Dataproc Dataproc Spark jobs can capture lineage events and publish them to the Data Lineage API. See Data lineage Dataproc integration for more information.
Vertex AI Data lineage is automatically enabled for Vertex AI artifacts and parameters, such as models, datasets, pipeline templates, and components. The lineage of a pipeline includes factors that contributed to its creation, as well as artifacts and metadata derived afterwards. See Track the lineage of pipeline artifacts for more information.

Billing impact

When you enable Data Lineage API on a project, review the impact on your billing charges since Data Lineage API is enabled on a per-project basis (see the previous section for details).

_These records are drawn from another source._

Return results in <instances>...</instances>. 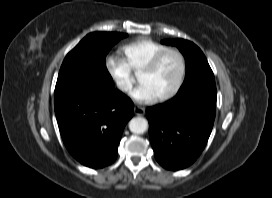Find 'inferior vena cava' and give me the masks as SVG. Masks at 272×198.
<instances>
[{
  "instance_id": "obj_1",
  "label": "inferior vena cava",
  "mask_w": 272,
  "mask_h": 198,
  "mask_svg": "<svg viewBox=\"0 0 272 198\" xmlns=\"http://www.w3.org/2000/svg\"><path fill=\"white\" fill-rule=\"evenodd\" d=\"M120 88H121L122 90H128V89H129V86H127V85H121Z\"/></svg>"
}]
</instances>
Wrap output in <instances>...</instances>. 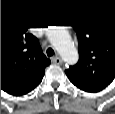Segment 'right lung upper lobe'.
I'll return each instance as SVG.
<instances>
[{"label": "right lung upper lobe", "instance_id": "cb5924a9", "mask_svg": "<svg viewBox=\"0 0 115 114\" xmlns=\"http://www.w3.org/2000/svg\"><path fill=\"white\" fill-rule=\"evenodd\" d=\"M22 21L1 20V89L21 96L36 88L51 61Z\"/></svg>", "mask_w": 115, "mask_h": 114}]
</instances>
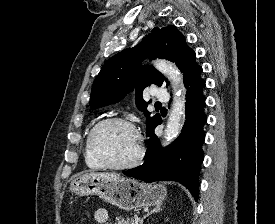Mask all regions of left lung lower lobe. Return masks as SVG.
<instances>
[{"instance_id": "left-lung-lower-lobe-1", "label": "left lung lower lobe", "mask_w": 275, "mask_h": 224, "mask_svg": "<svg viewBox=\"0 0 275 224\" xmlns=\"http://www.w3.org/2000/svg\"><path fill=\"white\" fill-rule=\"evenodd\" d=\"M202 68L198 69L185 82L186 92V120L178 138L165 148H161L160 141L154 133L161 120L156 122L146 136L147 151L145 162L136 168L124 172L129 177L147 183L154 181H177L189 189L197 201L199 196V172L203 162L202 144L205 140L203 126L207 121L203 106L205 96L202 89L205 81L200 77Z\"/></svg>"}]
</instances>
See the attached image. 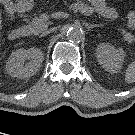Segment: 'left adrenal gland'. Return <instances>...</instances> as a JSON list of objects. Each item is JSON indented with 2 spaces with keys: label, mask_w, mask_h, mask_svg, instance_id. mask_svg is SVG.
Wrapping results in <instances>:
<instances>
[{
  "label": "left adrenal gland",
  "mask_w": 135,
  "mask_h": 135,
  "mask_svg": "<svg viewBox=\"0 0 135 135\" xmlns=\"http://www.w3.org/2000/svg\"><path fill=\"white\" fill-rule=\"evenodd\" d=\"M86 28L90 31L92 28H96V27H100V25H96V24H85Z\"/></svg>",
  "instance_id": "1"
}]
</instances>
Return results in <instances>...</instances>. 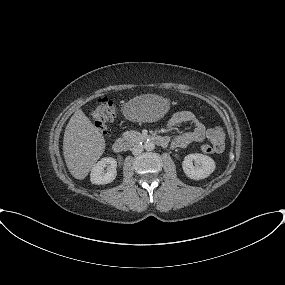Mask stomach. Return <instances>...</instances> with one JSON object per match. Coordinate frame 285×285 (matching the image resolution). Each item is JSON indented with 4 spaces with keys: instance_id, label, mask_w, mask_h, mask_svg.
Instances as JSON below:
<instances>
[{
    "instance_id": "stomach-1",
    "label": "stomach",
    "mask_w": 285,
    "mask_h": 285,
    "mask_svg": "<svg viewBox=\"0 0 285 285\" xmlns=\"http://www.w3.org/2000/svg\"><path fill=\"white\" fill-rule=\"evenodd\" d=\"M167 98L156 94H143L125 104L123 113L133 121L154 122L161 119L169 110Z\"/></svg>"
}]
</instances>
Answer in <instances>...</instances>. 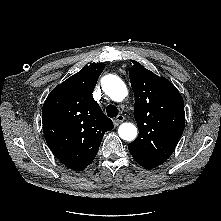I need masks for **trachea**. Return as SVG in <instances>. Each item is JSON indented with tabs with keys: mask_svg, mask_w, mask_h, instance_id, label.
Segmentation results:
<instances>
[{
	"mask_svg": "<svg viewBox=\"0 0 221 221\" xmlns=\"http://www.w3.org/2000/svg\"><path fill=\"white\" fill-rule=\"evenodd\" d=\"M106 113L108 117H116L118 115V109L114 105H108L106 108Z\"/></svg>",
	"mask_w": 221,
	"mask_h": 221,
	"instance_id": "trachea-1",
	"label": "trachea"
}]
</instances>
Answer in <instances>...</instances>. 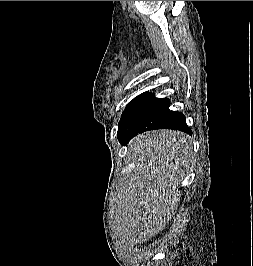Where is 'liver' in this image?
Listing matches in <instances>:
<instances>
[{"mask_svg": "<svg viewBox=\"0 0 253 266\" xmlns=\"http://www.w3.org/2000/svg\"><path fill=\"white\" fill-rule=\"evenodd\" d=\"M189 137L172 130H155L129 144L135 170L117 200L118 232L134 245L161 232L178 207L174 186L185 177L192 158Z\"/></svg>", "mask_w": 253, "mask_h": 266, "instance_id": "liver-1", "label": "liver"}]
</instances>
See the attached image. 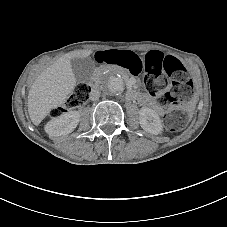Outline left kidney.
Returning a JSON list of instances; mask_svg holds the SVG:
<instances>
[{"label":"left kidney","instance_id":"5707ae66","mask_svg":"<svg viewBox=\"0 0 227 227\" xmlns=\"http://www.w3.org/2000/svg\"><path fill=\"white\" fill-rule=\"evenodd\" d=\"M139 122L141 127L151 134L158 135L163 131L161 119L153 109L142 107L139 111Z\"/></svg>","mask_w":227,"mask_h":227}]
</instances>
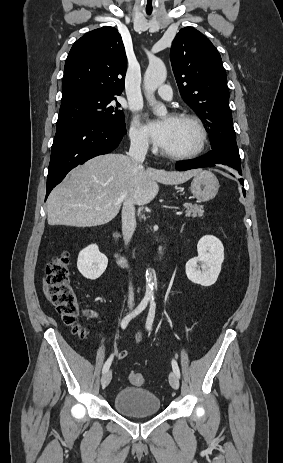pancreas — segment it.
I'll return each mask as SVG.
<instances>
[{"instance_id": "pancreas-1", "label": "pancreas", "mask_w": 283, "mask_h": 463, "mask_svg": "<svg viewBox=\"0 0 283 463\" xmlns=\"http://www.w3.org/2000/svg\"><path fill=\"white\" fill-rule=\"evenodd\" d=\"M183 206L185 208L186 217L196 218L203 216L204 206L192 203H185Z\"/></svg>"}]
</instances>
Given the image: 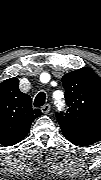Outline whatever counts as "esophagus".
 <instances>
[{"instance_id":"1","label":"esophagus","mask_w":101,"mask_h":180,"mask_svg":"<svg viewBox=\"0 0 101 180\" xmlns=\"http://www.w3.org/2000/svg\"><path fill=\"white\" fill-rule=\"evenodd\" d=\"M50 109H51L50 105H49V104H45V105L41 108V111H42V113H44V114H48V113L50 112Z\"/></svg>"}]
</instances>
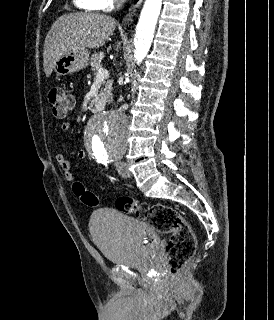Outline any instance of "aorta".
Wrapping results in <instances>:
<instances>
[{
	"mask_svg": "<svg viewBox=\"0 0 274 320\" xmlns=\"http://www.w3.org/2000/svg\"><path fill=\"white\" fill-rule=\"evenodd\" d=\"M162 0H146L136 26L134 57L140 63L147 55L160 14ZM88 149L96 159L117 158L127 147V119L120 111H110L95 118L86 133Z\"/></svg>",
	"mask_w": 274,
	"mask_h": 320,
	"instance_id": "obj_1",
	"label": "aorta"
}]
</instances>
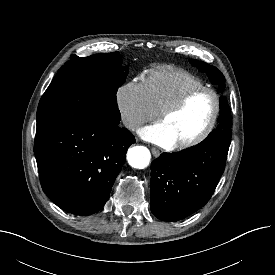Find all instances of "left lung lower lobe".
<instances>
[{"label": "left lung lower lobe", "mask_w": 275, "mask_h": 275, "mask_svg": "<svg viewBox=\"0 0 275 275\" xmlns=\"http://www.w3.org/2000/svg\"><path fill=\"white\" fill-rule=\"evenodd\" d=\"M230 143L231 136L213 134L191 149L163 153L152 161V213L174 222L203 207L224 172Z\"/></svg>", "instance_id": "0a47b994"}]
</instances>
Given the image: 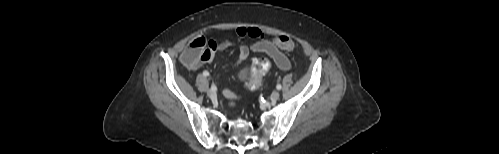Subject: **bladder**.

For multi-regions, such as European Union (eu), Asia (asia), and United States (us), and for BigQuery Omni, lineage processing is distributed to specific regions, and costs depend on the regions where the processing is performed (see Data Catalog pricing examples).

Data lineage compliance

  • Data lineage records metadata about data movement but doesn't capture the data itself. See data lineage information model and Data Lineage API reference for details on what fields are included in the metadata.
  • Data lineage as part of Dataplex offers VPC-SC support.
  • Dataplex at present doesn't offer the ability to use Customer Managed Encryption Keys to protect the harvested lineage metadata.

Data lineage limitations

When you select a node in the lineage graph, the node details side panel will be empty when:

  1. the resources is located in another organization, or
  2. the user is not a member of the organization hosting the resource.